The justly renowned Simon Estes (whose Spanish pronunciation is not perfect),
in firm and basalt voice, matches the fiery fervour of the choir in the vision
of the Pyrenees in fire and volcanic confusion . A great dance of Holstian
abandonment rends the heavens.
Teresa Berganza's Song of the Pyrenees is sung delightfully and with hardly
a trace of squall or vibrato. She also acts the words - listen to the way
she colours the word 'Expiro' [track 4 4:01]. The spirit of choral high
achievement and lofty ideals returns for the ringingly confident and expansive
Hymn to Barcelona  This hymn brings Part 1 to an end.
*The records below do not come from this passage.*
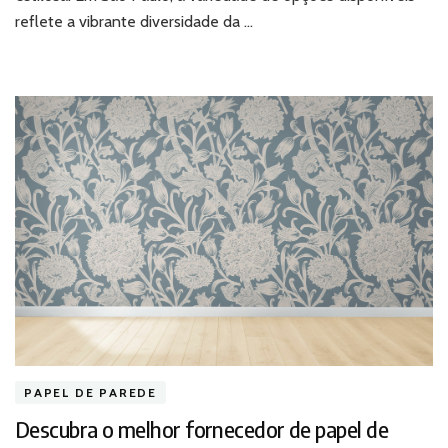
Paulo
reflete a vibrante diversidade da …
PAPEL DE PAREDE
Descubra o melhor fornecedor de papel de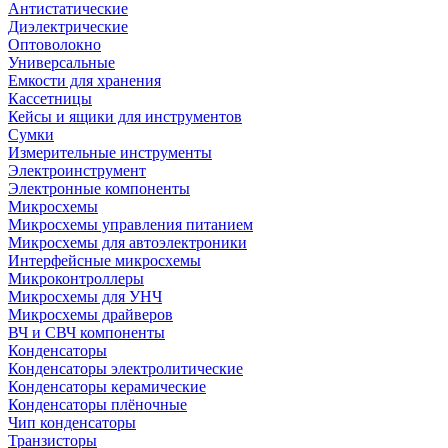
Антистатические
Диэлектрические
Оптоволокно
Универсальные
Емкости для хранения
Кассетницы
Кейсы и ящики для инструментов
Сумки
Измерительные инструменты
Электроинструмент
Электронные компоненты
Микросхемы
Микросхемы управления питанием
Микросхемы для автоэлектроники
Интерфейсные микросхемы
Микроконтроллеры
Микросхемы для УНЧ
Микросхемы драйверов
ВЧ и СВЧ компоненты
Конденсаторы
Конденсаторы электролитические
Конденсаторы керамические
Конденсаторы плёночные
Чип конденсаторы
Транзисторы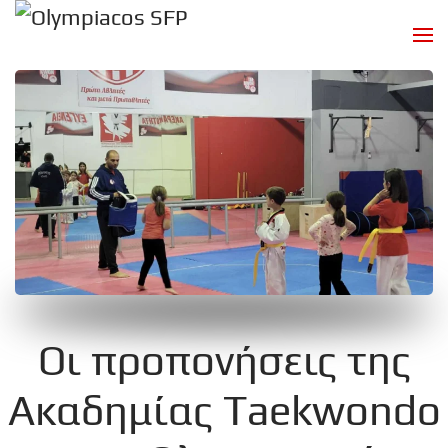
Skip to main content
Οι προπονήσεις της
Ακαδημίας Taekwondo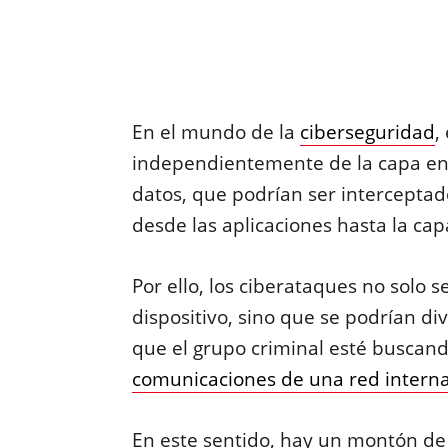
En el mundo de la
ciberseguridad
,
independientemente de la capa en
datos, que podrían ser interceptad
desde las aplicaciones hasta la cap
Por ello, los ciberataques no solo
dispositivo, sino que se podrían di
que el grupo criminal esté buscan
comunicaciones de una red interna
En este sentido, hay un montón de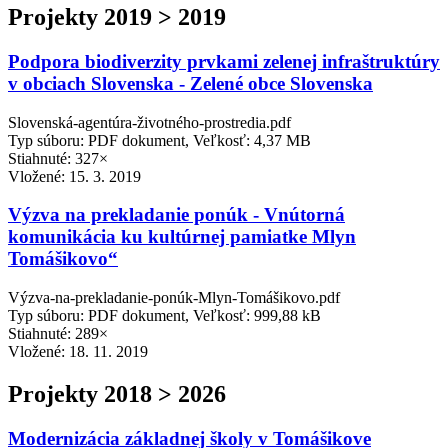
Projekty 2019 > 2019
Podpora biodiverzity prvkami zelenej infraštruktúry
v obciach Slovenska - Zelené obce Slovenska
Slovenská-agentúra-životného-prostredia.pdf
Typ súboru: PDF dokument, Veľkosť: 4,37 MB
Stiahnuté: 327×
Vložené:
15. 3. 2019
Výzva na prekladanie ponúk - Vnútorná
komunikácia ku kultúrnej pamiatke Mlyn
Tomášikovo“
Výzva-na-prekladanie-ponúk-Mlyn-Tomášikovo.pdf
Typ súboru: PDF dokument, Veľkosť: 999,88 kB
Stiahnuté: 289×
Vložené:
18. 11. 2019
Projekty 2018 > 2026
Modernizácia základnej školy v Tomášikove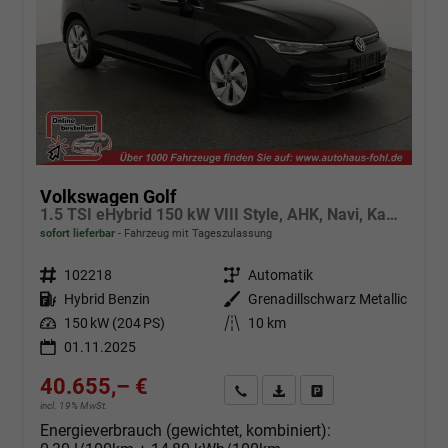
Volkswagen Golf
1.5 TSI eHybrid 150 kW VIII Style, AHK, Navi, Kamera, Side, LED-Plus
sofort lieferbar
Fahrzeug mit Tageszulassung
Fahrzeugnr.
102218
Getriebe
Automatik
Kraftstoff
Hybrid Benzin
Außenfarbe
Grenadillschwarz Metallic
Leistung
150 kW (204 PS)
Kilometerstand
10 km
01.11.2025
40.655,– €
Angebot anfordern
Fahrzeugexpose (PDF)
Fahrzeug parken
incl. 19% MwSt.
Energieverbrauch (gewichtet, kombiniert):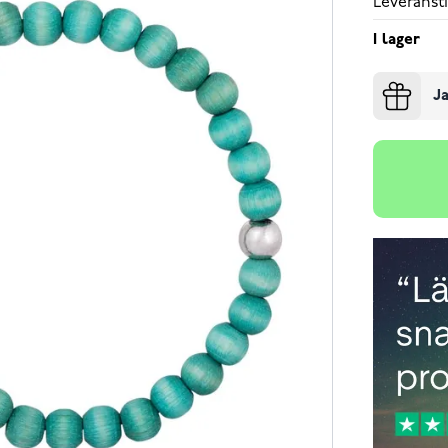
Leveransti
I lager
Ja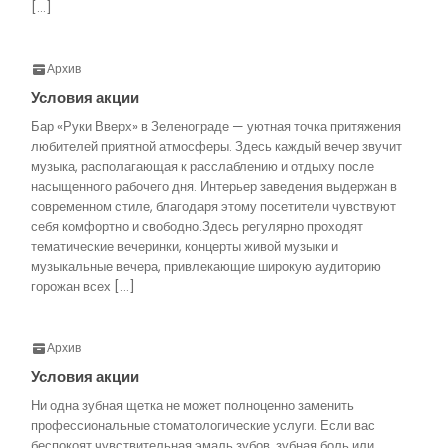
[…]
Архив
Условия акции
Бар «Руки Вверх» в Зеленограде — уютная точка притяжения
любителей приятной атмосферы. Здесь каждый вечер звучит
музыка, располагающая к расслаблению и отдыху после
насыщенного рабочего дня. Интерьер заведения выдержан в
современном стиле, благодаря этому посетители чувствуют
себя комфортно и свободно.Здесь регулярно проходят
тематические вечеринки, концерты живой музыки и
музыкальные вечера, привлекающие широкую аудиторию
горожан всех […]
Архив
Условия акции
Ни одна зубная щетка не может полноценно заменить
профессиональные стоматологические услуги. Если вас
беспокоят чувствительная эмаль зубов, зубная боль или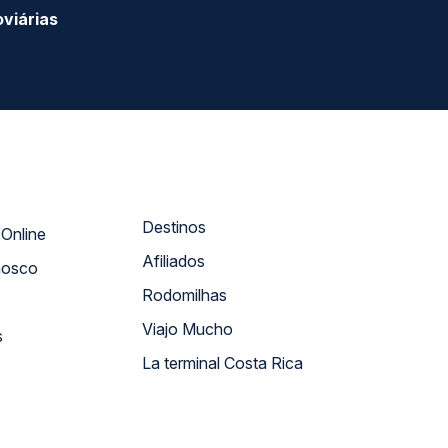
viárias
Destinos
Atendimento Online
Afiliados
nosco
Rodomilhas
Viajo Mucho
s
La terminal Costa Rica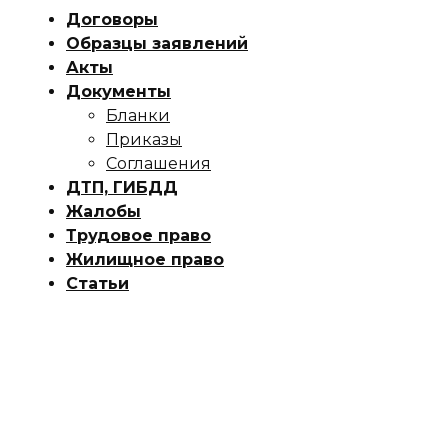
Договоры
Образцы заявлений
Акты
Документы
Бланки
Приказы
Соглашения
ДТП, ГИБДД
Жалобы
Трудовое право
Жилищное право
Статьи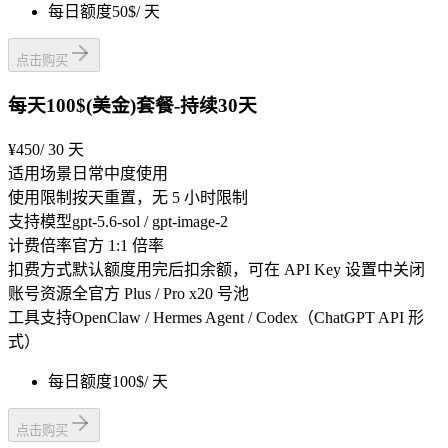
每日额度
50$
/ 天
点击购买
每天100$(美金)套餐-持续30天
¥450
/ 30 天
适用场景
日常中度使用
使用限制
按天重置，无 5 小时限制
支持模型
gpt-5.6-sol / gpt-image-2
计费倍率
官方 1:1 倍率
扣费方式
默认额度用完后扣余额，可在 API Key 设置中关闭
账号资源
全官方 Plus / Pro x20 号池
工具支持
OpenClaw / Hermes Agent / Codex（ChatGPT API 形
式）
每日额度
100$
/ 天
点击购买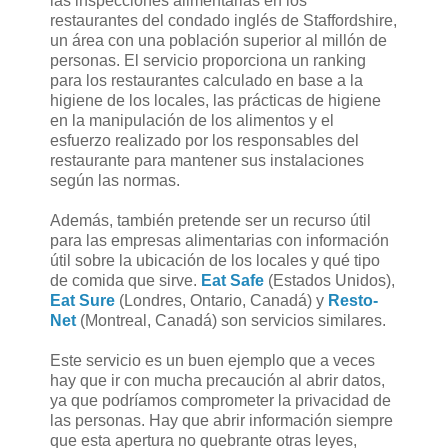
las inspecciones alimentarias en los
restaurantes del condado inglés de Staffordshire,
un área con una población superior al millón de
personas. El servicio proporciona un ranking
para los restaurantes calculado en base a la
higiene de los locales, las prácticas de higiene
en la manipulación de los alimentos y el
esfuerzo realizado por los responsables del
restaurante para mantener sus instalaciones
según las normas.
Además, también pretende ser un recurso útil
para las empresas alimentarias con información
útil sobre la ubicación de los locales y qué tipo
de comida que sirve.
Eat Safe
(Estados Unidos),
Eat Sure
(Londres, Ontario, Canadá) y
Resto-
Net
(Montreal, Canadá) son servicios similares.
Este servicio es un buen ejemplo que a veces
hay que ir con mucha precaución al abrir datos,
ya que podríamos comprometer la privacidad de
las personas. Hay que abrir información siempre
que esta apertura no quebrante otras leyes,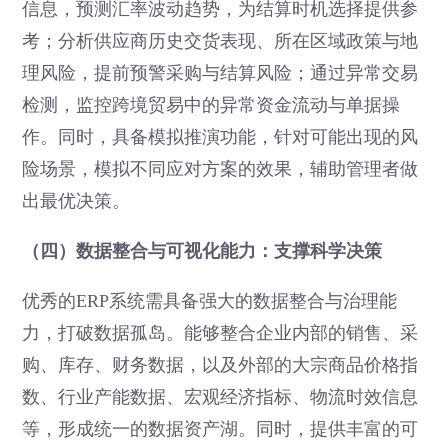
信息，预测汇率波动趋势，为结算时机选择提供参
考；分析供应商历史交货表现、所在区域政策与地
理风险，提前预警采购与结算风险；通过异常交易
检测，监控跨境贸易中的异常资金流动与单据操
作。同时，具备模拟推演功能，针对可能出现的风
险场景，模拟不同应对方案的效果，辅助管理者做
出最优决策。
（四）数据整合与可视化能力：支撑科学决策
优秀的ERP系统需具备强大的数据整合与治理能
力，打破数据孤岛。能够整合企业内部的销售、采
购、库存、财务数据，以及外部的大宗商品价格指
数、行业产能数据、宏观经济指标、物流时效信息
等，形成统一的数据资产湖。同时，提供丰富的可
The great fiesta drums last heard in The Three Cornered Hat inaugurate
Part 2 . The following choral writing in the Hymn of the Hesperides reminded
me very strongly of Holst's Choral Symphony. Falla returns to playfulness
in track 2 as well as reaching towards a Delian idiom.
In its impassoned devotion the singing on track 6 inevitably recalled the
Veruju from Janacek's Glagolytic Mass. The variety of the tapestry
is confirmed again by the reversion to archaic courtly dance music . Maria
Bayo's young-sounding voice has spring morning clarity emphasised by the
duet  with boy soprano and the resonant harp accompaniment. The Caravels
is a brief bustling sea-picture which has a bluff quality recalling similar
moments in Vaughan Williams' Sea Symphony. The work ends  with
the choir singing in an atmosphere of recessed and fervent prayer
In the face of this fresh and vernal recording, the mid-price EMI Matrix
reissue of the 1976 EMI recording by Raphael Fruhbeck de Burgos does not
offer great competition. This is certainly the recording of choice. You need
have no reservations about the youth orchestra. Documentation is excellent.